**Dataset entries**
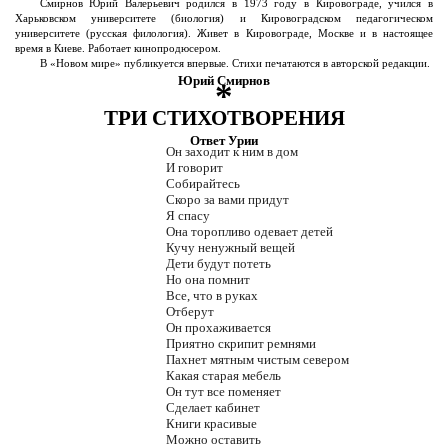
Смирнов Юрий Валерьевич родился в 1973 году в Кировограде, учился в
Харьковском университете (биология) и Кировоградском педагогическом
университете (русская филология). Живет в Кировограде, Москве и в настоящее
время в Киеве. Работает кинопродюсером.
В «Новом мире» публикуется впервые. Стихи печатаются в авторской редакции.
Юрий Смирнов
*
ТРИ СТИХОТВОРЕНИЯ
Ответ Урии
Он заходит к ним в дом
И говорит
Собирайтесь
Скоро за вами придут
Я спасу
Она торопливо одевает детей
Кучу ненужный вещей
Дети будут потеть
Но она помнит
Все, что в руках
Отберут
Он прохаживается
Приятно скрипит ремнями
Пахнет мятным чистым севером
Какая старая мебель
Он тут все поменяет
Сделает кабинет
Книги красивые
Можно оставить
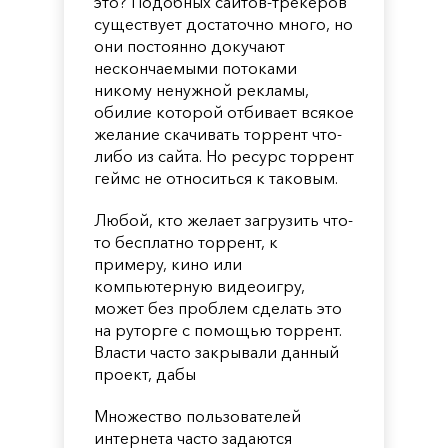
это? Подобных сайтов-трекеров
существует достаточно много, но
они постоянно докучают
нескончаемыми потоками
никому ненужной рекламы,
обилие которой отбивает всякое
желание скачивать торрент что-
либо из сайта. Но ресурс торрент
геймс не относиться к таковым.
Любой, кто желает загрузить что-
то бесплатно торрент, к
примеру, кино или
компьютерную видеоигру,
может без проблем сделать это
на руторге с помощью торрент.
Власти часто закрывали данный
проект, дабы
Множество пользователей
интернета часто задаются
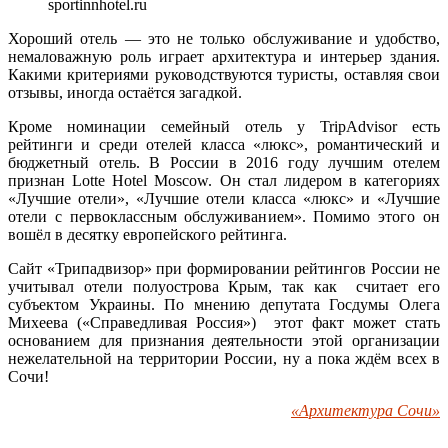
sportinnhotel.ru
Хороший отель — это не только обслуживание и удобство,
немаловажную роль играет архитектура и интерьер здания.
Какими критериями руководствуются туристы, оставляя свои
отзывы, иногда остаётся загадкой.
Кроме номинации семейный отель у TripAdvisor есть
рейтинги и среди отелей класса «люкс», романтический и
бюджетный отель. В России в 2016 году лучшим отелем
признан Lotte Hotel Moscow. Он стал лидером в категориях
«Лучшие отели», «Лучшие отели класса «люкс» и «Лучшие
отели с первоклассным обслуживанием». Помимо этого он
вошёл в десятку европейского рейтинга.
Сайт «Трипадвизор» при формировании рейтингов России не
учитывал отели полуострова Крым, так как считает его
субъектом Украины. По мнению депутата Госдумы Олега
Михеева («Справедливая Россия») этот факт может стать
основанием для признания деятельности этой организации
нежелательной на территории России, ну а пока ждём всех в
Сочи!
«Архитектура Сочи»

**Work to complete**
Search the records line by line for the word "отели" and copy every line where it appears.

**Exercise response**
«Лучшие отели», «Лучшие отели класса «люкс» и «Лучшие
отели с первоклассным обслуживанием». Помимо этого он
учитывал отели полуострова Крым, так как считает его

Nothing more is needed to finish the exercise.